Best practices recommended for ESPCs include the following:
- Because of the complicated nature of labs, the organization should staff support for the investment grade process (IGA). ESCO’s typically have general expertise, but the organization will need to bring experience on how labs work.
- To properly implement an ESPC in a laboratory setting, it is crucial that lab stakeholders from the organization are familiar and engaged with the ESPC/ESCO processes. Their engagement and support are vital to achieving the overall project goals. Engaging research staff early through assessments such as a Laboratory Ventilation Risk Assessment (LVRA) can provide the necessary expertise to apply new energy-saving measures effectively in the laboratory environment.
- The LVRA should be completed prior to engaging the ESCO. By completing the occupant engagement, safety checks, and more during the LVRA process, this information can give the ESCO confidence to implement air change rate improvements.

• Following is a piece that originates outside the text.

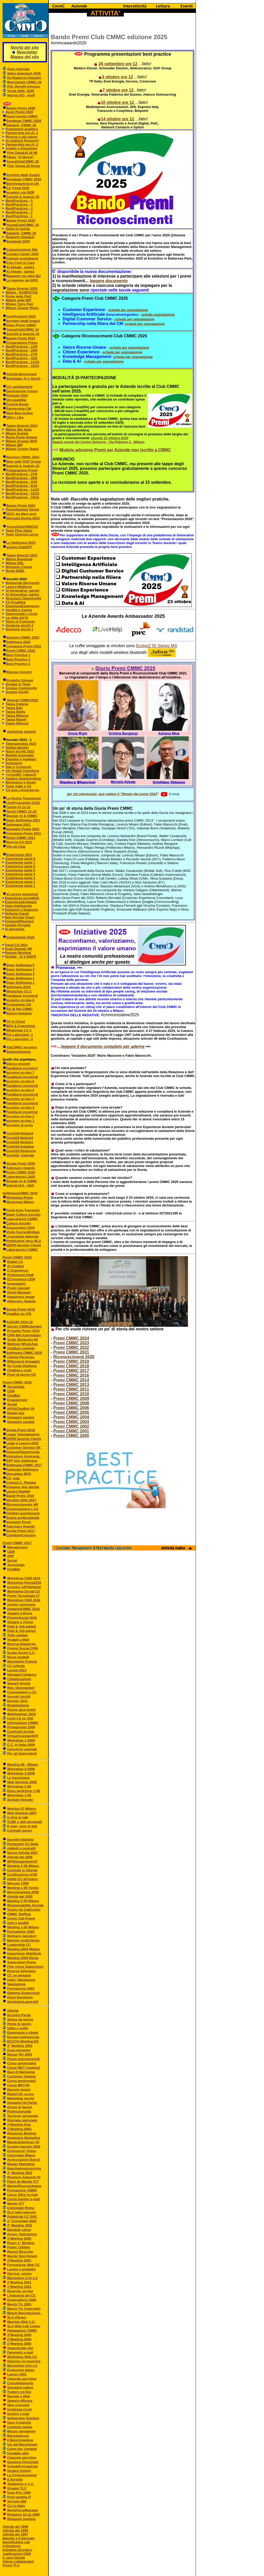  Describe the element at coordinates (18, 1778) in the screenshot. I see `La transizione` at that location.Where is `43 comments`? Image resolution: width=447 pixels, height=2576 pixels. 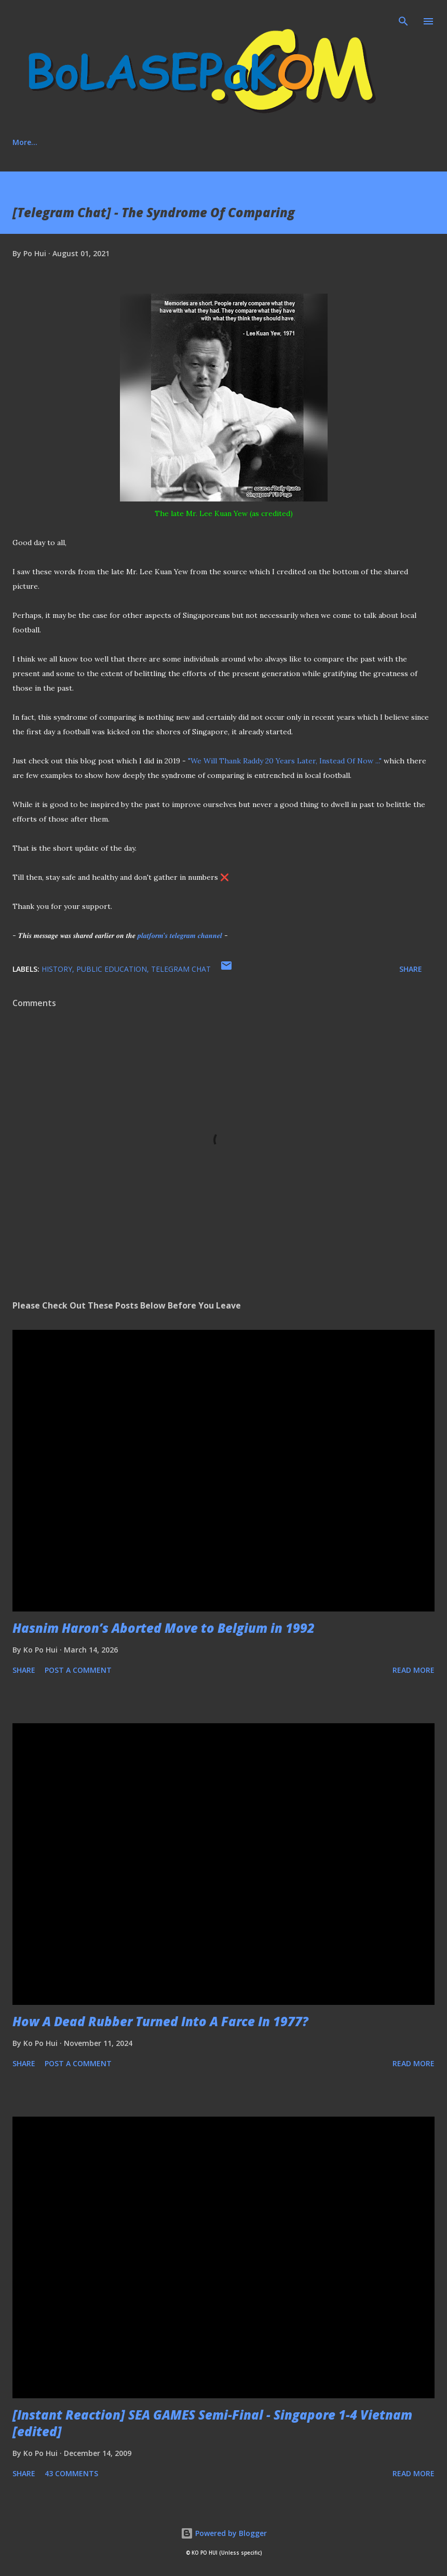
43 comments is located at coordinates (71, 2473).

- For campuses, integrate the ESPC plans into the capital planning process of the site. This ensures that the ESPC measures are not in conflict in the future with major campus new construction or renovations.
Optimizing Ventilation for ESPC in Labs:
Ventilation efficiency is a crucial aspect of laboratory design, essential for ensuring safety, reducing energy consumption, and maintaining proper environmental conditions. Efficient ventilation systems in laboratories are vital to meet specific program requirements while optimizing operational costs.
Key Strategies:
- Verify Use of Program-Specific Setpoints: Ensure that ventilation systems are configured to meet the precise needs of different lab programs, avoiding unnecessary energy use.

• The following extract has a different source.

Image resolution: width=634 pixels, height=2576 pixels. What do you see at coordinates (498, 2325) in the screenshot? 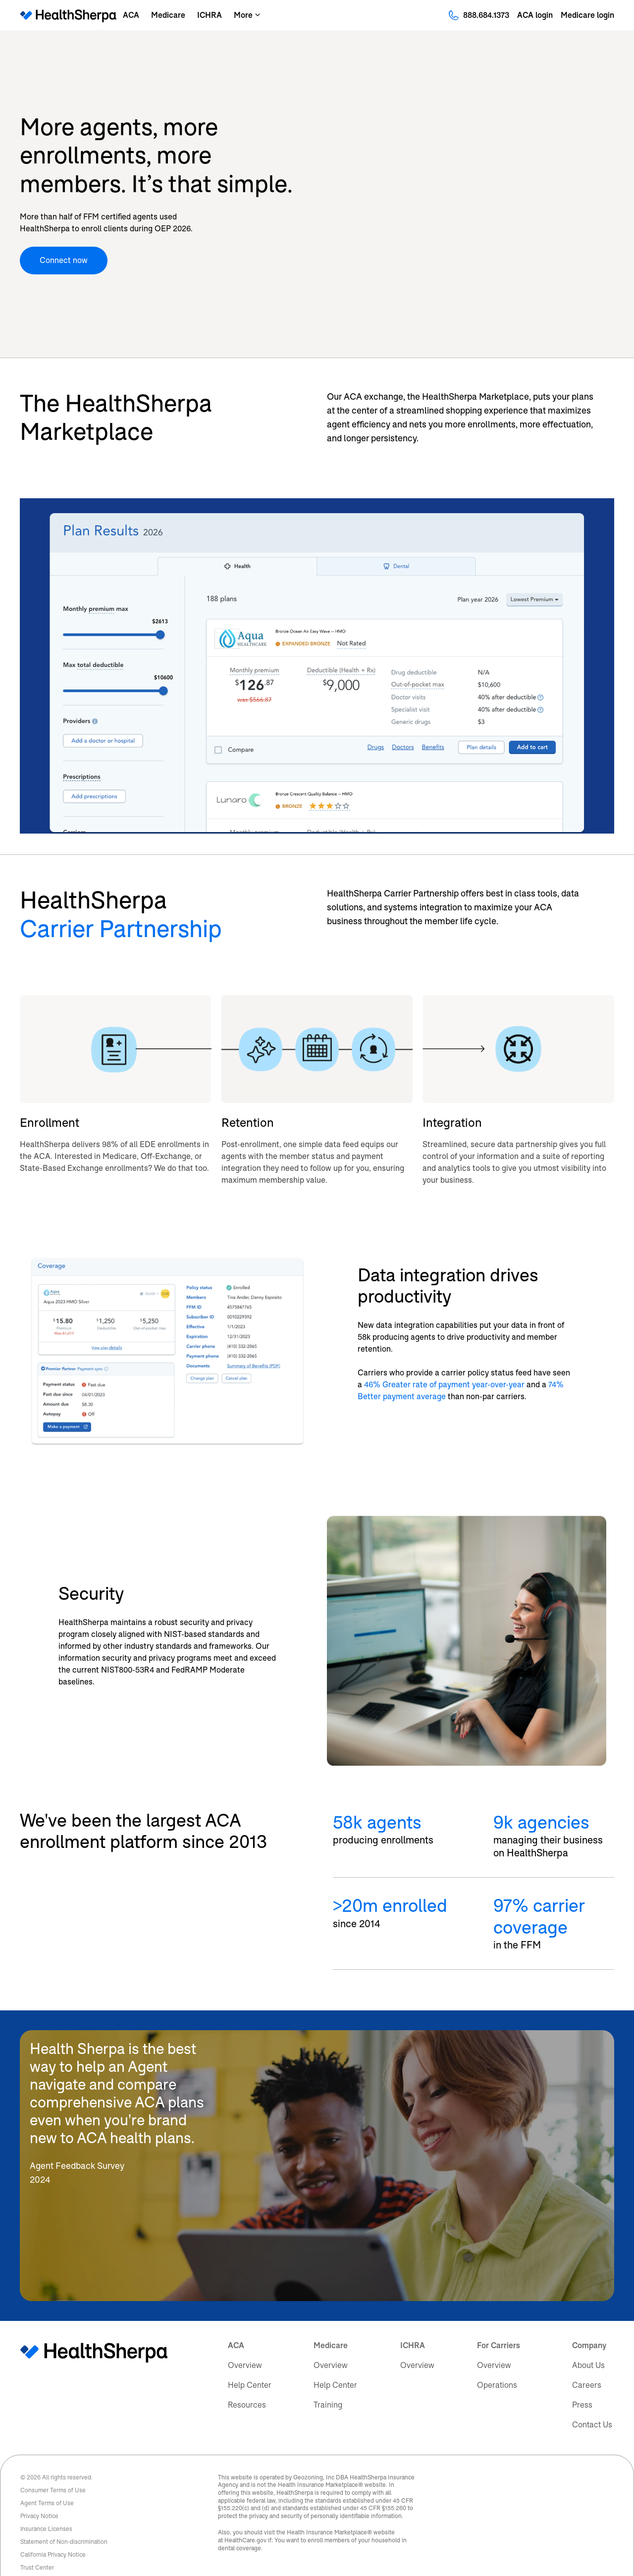
I see `For Carriers [menuitem]` at bounding box center [498, 2325].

- CAV to VAV Conversions: Converting Constant Air Volume (CAV) systems to Variable Air Volume (VAV) systems allows for flexible and efficient airflow management based on real-time demand. Although this transition may be gradual, it allows for setting the ventilation to the lowest safe rate as determined by a LVRA.
- Layout Ventilation Equipment for Efficiency: Strategically place ventilation equipment to maximize coverage and efficiency, reducing the energy required to maintain proper airflow.

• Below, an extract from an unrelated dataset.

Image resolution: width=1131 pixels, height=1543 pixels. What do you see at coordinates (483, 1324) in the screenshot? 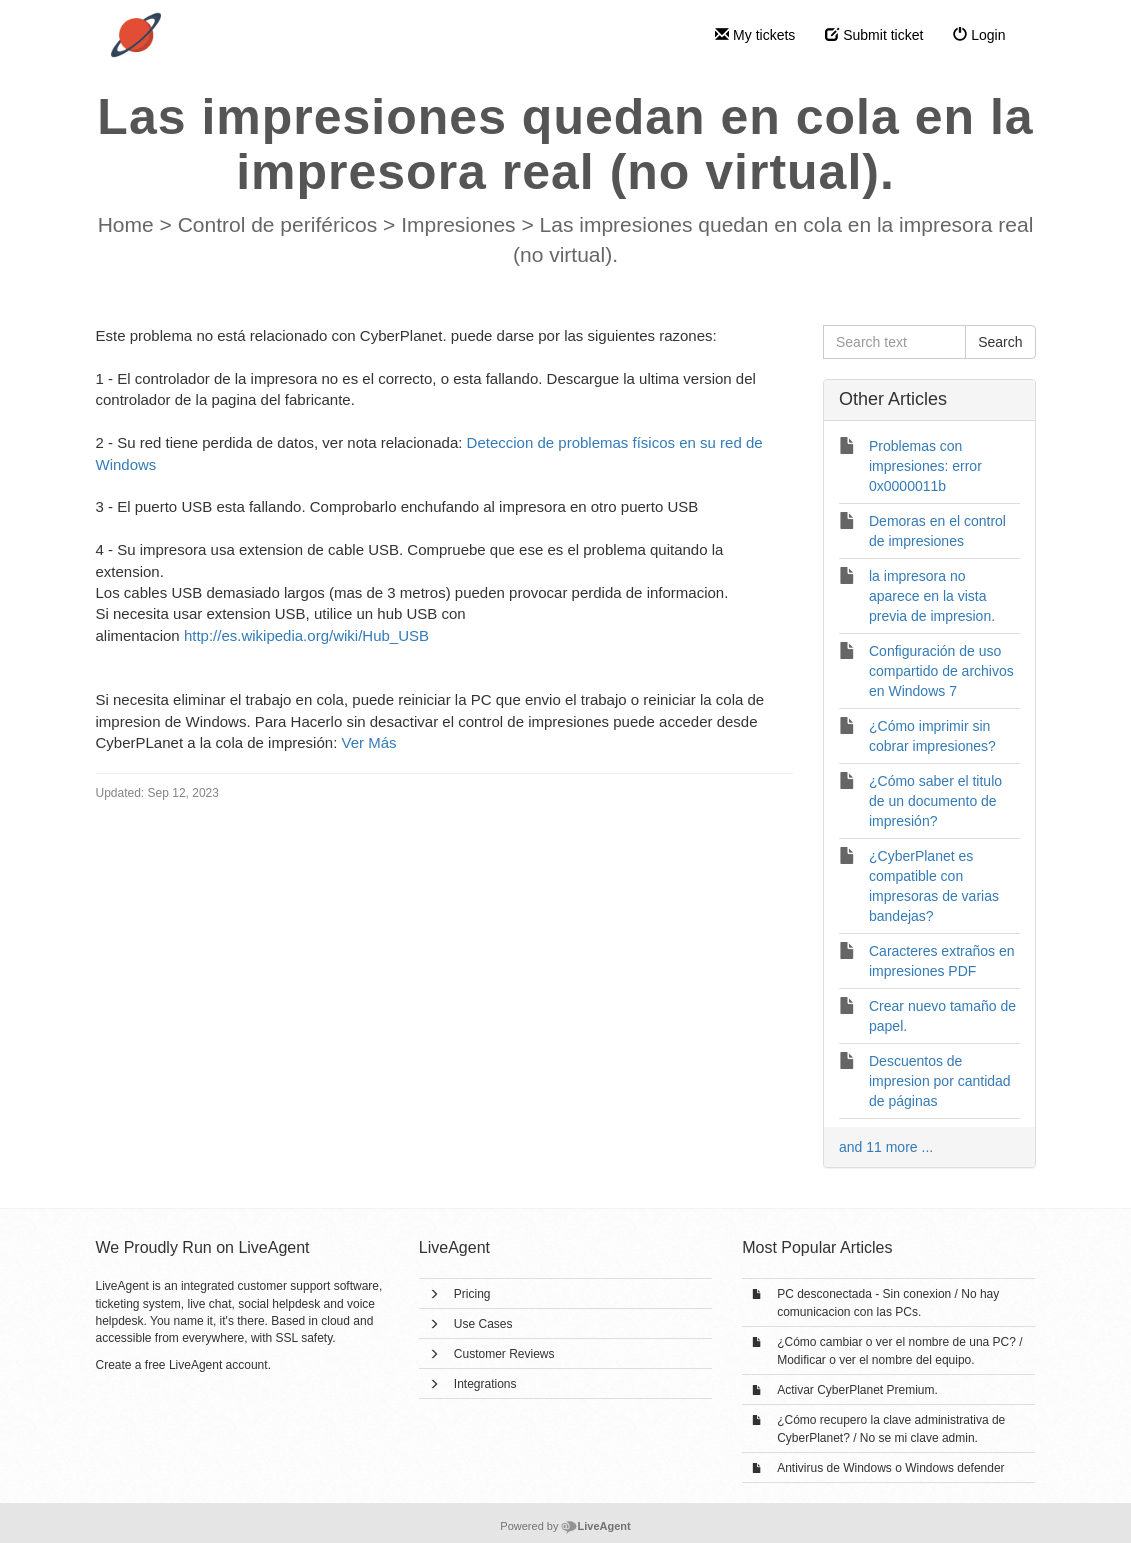
I see `Use Cases` at bounding box center [483, 1324].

- Provide Specialized Solutions: Implement solutions for ventilation-heavy or temperature-sensitive programs to localize control and minimize the load on the main HVAC system.
- Design Equipment for Low Pressure Drop: Select and design ventilation components that minimize pressure drop, enhancing system efficiency and reducing energy consumption.
- Model Exhaust Stack Design and Size Appropriately: Accurately model exhaust stack design requirements to ensure systems are properly sized, optimizing performance and efficiency.
- Separate Thermal from Ventilation Control: Distinguish between thermal and ventilation needs to fine-tune each system independently, improving overall efficiency and comfort.
- Use Good Control Practices: Implement best practices in ventilation control, such as demand-controlled ventilation and regular maintenance, to sustain efficiency and performance.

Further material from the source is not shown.